This is mostly a theoretical question.
In the recent days I have implemented a simple GPU-driven particle system for use in my engine and after finally tracking down some annoyingly elusive bugs it is running quite well.
However I realized that sorting the individual particles so that they are drawn back-to-front (for proper alpha blending) seems to take significant processing time compared to just generating, updating and drawing the individual particles.
For example I get a frame rate drop of about 35 times if I compare running some 8000 particles with and without depth sorting (I get ~2100 FPS witout it and ~55 with on a relatively high-end GPU).

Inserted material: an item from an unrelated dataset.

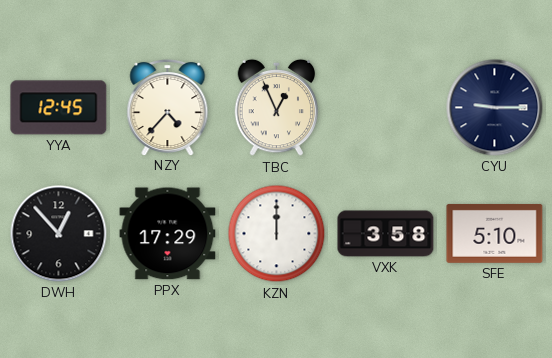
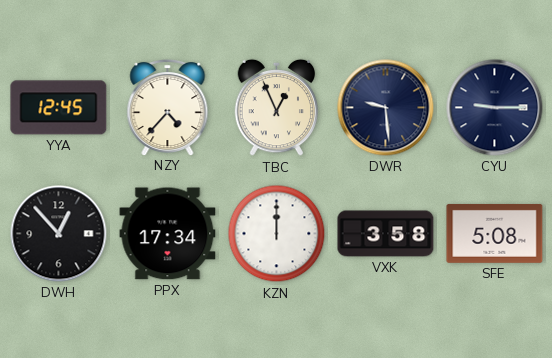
DWR: none -> 9:29
PPX: 17:29 -> 17:34
SFE: 5:10 -> 5:08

Is this to be expected due to way in which sorting has to be done on the GPU; eventually you need a single thread to traverse the whole list to ensure everything is in proper order? Or is there some kind of in-place sorting algorithm that can have separate threads work on separate sub-sections of the particle list without having to have a final step that puts all the pieces together? I have been unable to think of one.
My sorting algorithm is a pretty straight forward mergesort implementation; I first perform a swap-sort to bring sub-lists of two elements in order, then I proceed by calling a MergeSort shader program that merges two adjacent pre-sorted sub-lists 1 through log2(numParticles) times where the sub-list size goes from 2 and doubles for each step. This obviously means I have lots of threads doing little work in the first passes and the finally just one thread comparing all elements in the entire buffer at the end.
Ideally I would of course want to be able to perform the sorting in a quicker way (I suppose the key to this is better work distribution but as said I'm having a hard time figuring out how to accomplish that). If that is indeed not possible I guess I'll have to tinker with sorting parts of the buffer in each frame, but that can of course permit the ocassional artifact to slip through.